This week I’m visiting the Max Planck Institute for Meteorology (MPI-M) in Hamburg. I gave my talk yesterday on the Hadley study, and it led to some fascinating discussions about software practices used for model building. One of the topics that came up in the discussion afterwards was how this kind of software development compares with agile software practices, and in particular the reliance on face-to-face communication, rather than documentation. Like many software projects, climate modellers struggle to keep good, up-to-date documentation, but generally feel they should be doing better. The problem of course, is that traditional forms of documentation (e.g. large, stand-alone descriptions of design and implementation details) are expensive to maintain, and of questionable value – the typical experience is that you wade through the documentation and discover that despite all the details, it never quite answers your question. Such documents are often produced in a huge burst of enthusiasm for the first release of the software, but then never touched again through subsequent releases. And as the code in the climate models evolves steadily over decades, the chances of any stand-alone documentation keeping up are remote.
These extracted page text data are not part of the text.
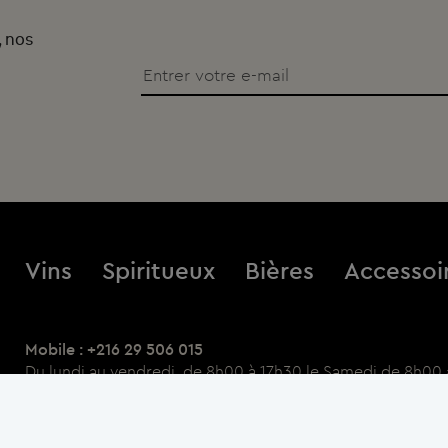
, nos
Vins
Spiritueux
Bières
Accessoi
Mobile : +216 29 506 015
Du lundi au vendredi, de 8h00 à 17h30 le Samedi de 8h00 
Point Relais : Galerie Marchande Mg Maxi La Marsa
Horaires : Du lundi au jeudi : 11h à 20h
Samedi et Dimanche : 11h00 à 20h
An obvious response is that the code itself should be self-documenting. I’ve looked at a lot of climate model code, and readability is somewhat variable (to put it politely). This could be partially addressed with more attention to coding standards, although it’s not clear how familiar you would have to be with the model already to be able to read the code, even with very good coding standards. Initiatives like Clear Climate Code intend to address this problem, by re-implementing climate tools as open source projects in Python, with a strong focus on making the code as understandable as possible. Michael Tobis and I have speculated recently about how we’d scale up this kind of initiative to the development of coupled GCMs.
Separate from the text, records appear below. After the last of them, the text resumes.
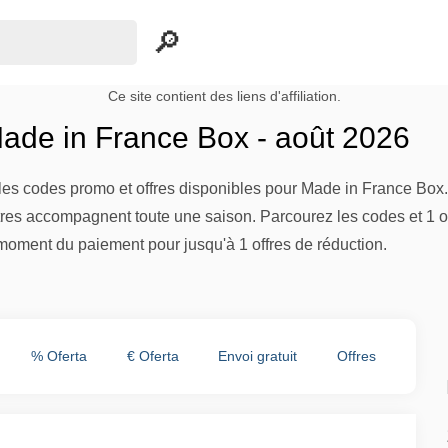
Ce site contient des liens d'affiliation.
de in France Box - août 2026
es codes promo et offres disponibles pour Made in France Box. 
tres accompagnent toute une saison. Parcourez les codes et 1 of
moment du paiement pour jusqu'à 1 offres de réduction.
% Oferta
€ Oferta
Envoi gratuit
Offres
But readable code won’t fill the need for a higher level explanation of the physical equations and their numerical approximations used in the model, along with rationale for algorithm choices. These are often written up in various forms of (short) white papers when the numerical routines are first developed, and as these core routines rarely change, this form of documentation tends to remain useful. The problem is that these white papers tend to have no official status (or perhaps at best, they appear as technical reports), and are not linked in any usable way to distributions of the source code. The idea of literate programming was meant to solve this problem, but it never took off, probably because it demands that programmers must tear themselves away from using programming languages as their main form of expression, and start thinking about how to express themselves to other human beings. Given that most programmers define themselves in terms of the programming languages they are fluent in, the tyranny of the source code is unlikely to disappear anytime soon. In this respect, climate modelers have a very different culture from most other kinds of software development teams, so perhaps this is an area where the ideas of literate programming could take root.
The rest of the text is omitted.